Color/Appearance:Heartwood color can range from a light pinkish brown to a deep reddish brown. Sapwood is a pale white/yellow. Curly figure or Redwood burl (sometimes referred to as “lace” or by the name Vavona) are occasionally seen.
Grain/Texture:Grain is generally straight, though figured pieces may be be wavy or irregular. Coarse texture and low natural luster.
Endgrain:Resin canals absent; earlywood to latewood transition abrupt, color contrast medium-high; tracheid diameter large-very large; parenchyma diffuse (usually visible with hand lens).
Rot Resistance:Rated as moderately durable to very durable regarding decay resistance. Lumber from old-growth trees tends to be more durable than that from younger second-growth trees.
Workability:Typically easy to work with hand tools or machinery, but planer tearout can occur on figured pieces with curly, wavy, or irregular grain. Glues and finishes well.
Odor:Redwood has a distinct odor when being worked.

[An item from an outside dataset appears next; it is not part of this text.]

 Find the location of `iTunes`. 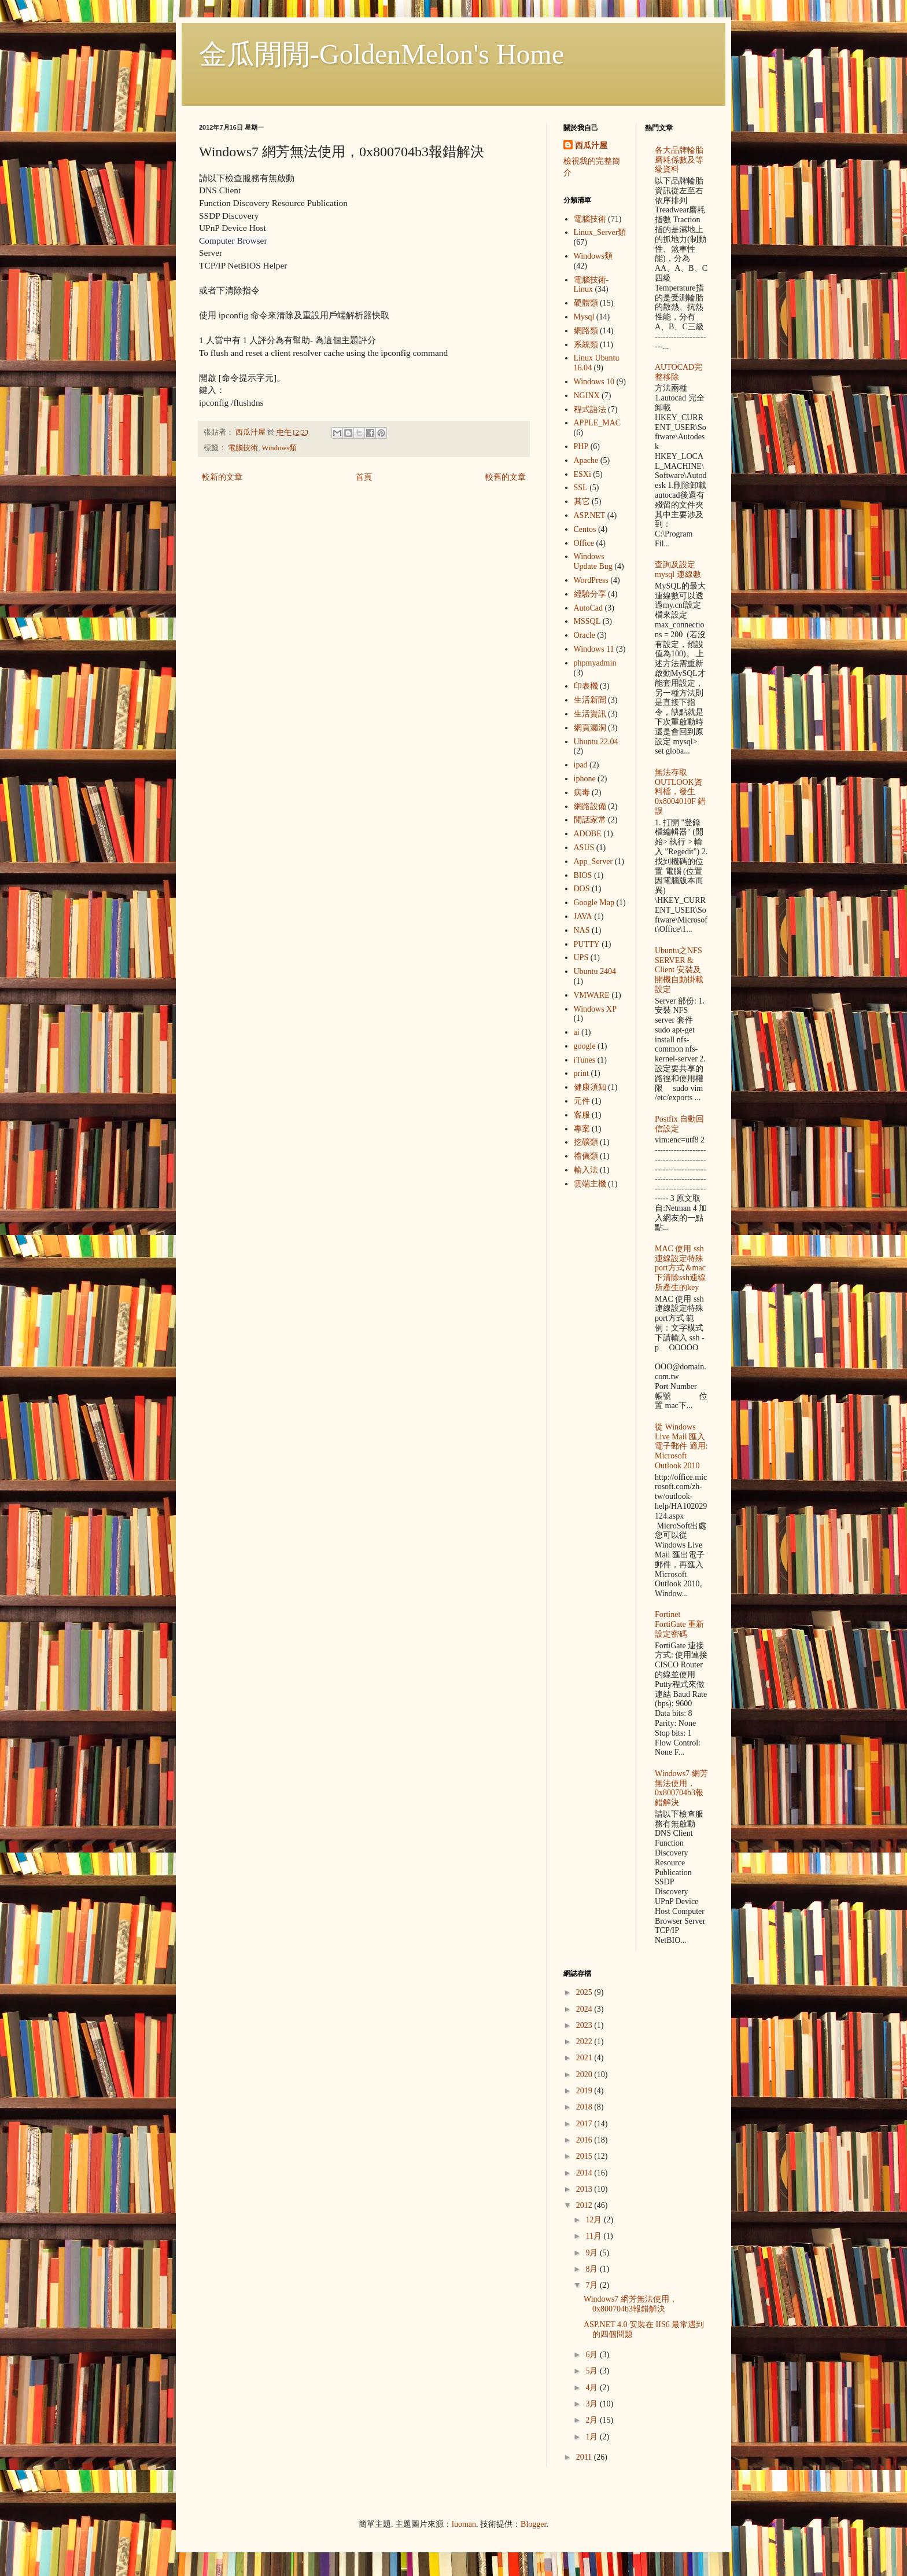

iTunes is located at coordinates (585, 1060).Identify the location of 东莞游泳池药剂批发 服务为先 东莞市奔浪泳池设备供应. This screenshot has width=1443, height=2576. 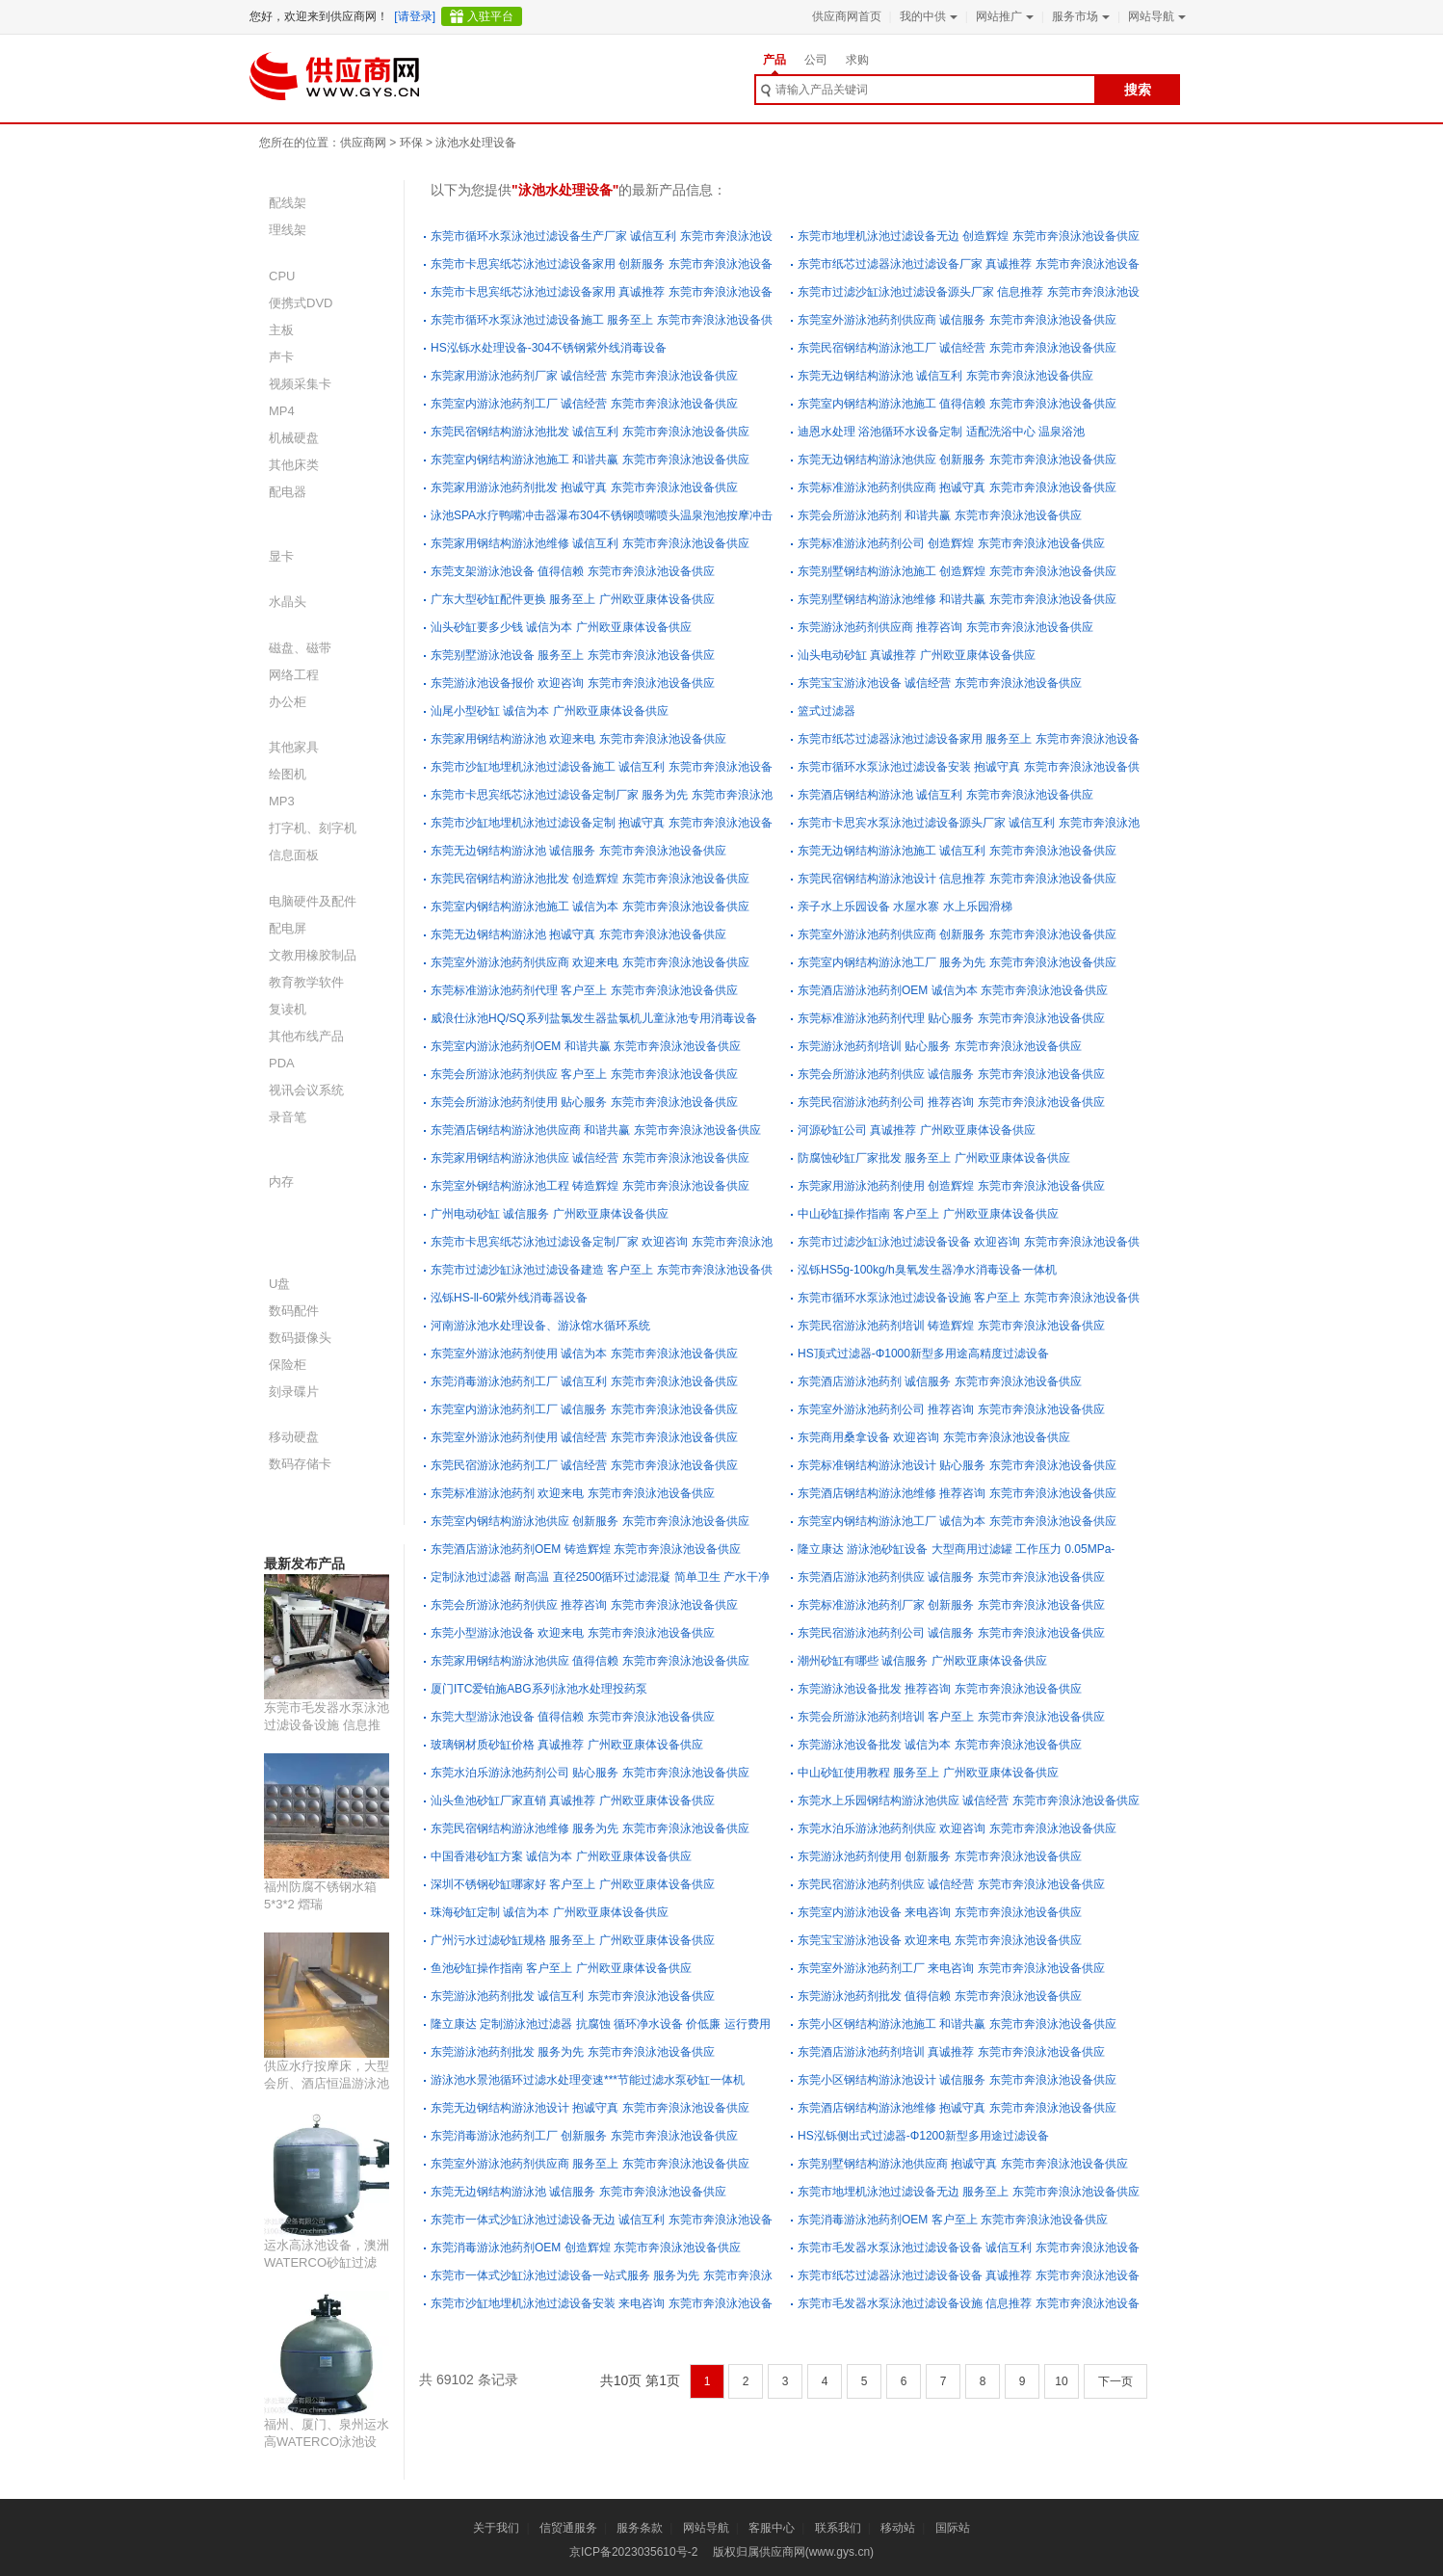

Pricing/Availability:Should be in the mid to upper price range as a construction lumber, though clear and/or figured woodworking lumber is likely to be much more expensive.
Sustainability:This wood species is not listed in the CITES Appendices, but is on the IUCN Red List. It is listed as vulnerable due to a population reduction of approximately 40% in the past three generations, caused by a decline in its natural range, and exploitation.
Common Uses:Veneer, construction lumber, beams, posts, decking, exterior furniture, and trim. Burls and other forms of figured Redwood are also used in turning, musical instruments, and other small specialty items.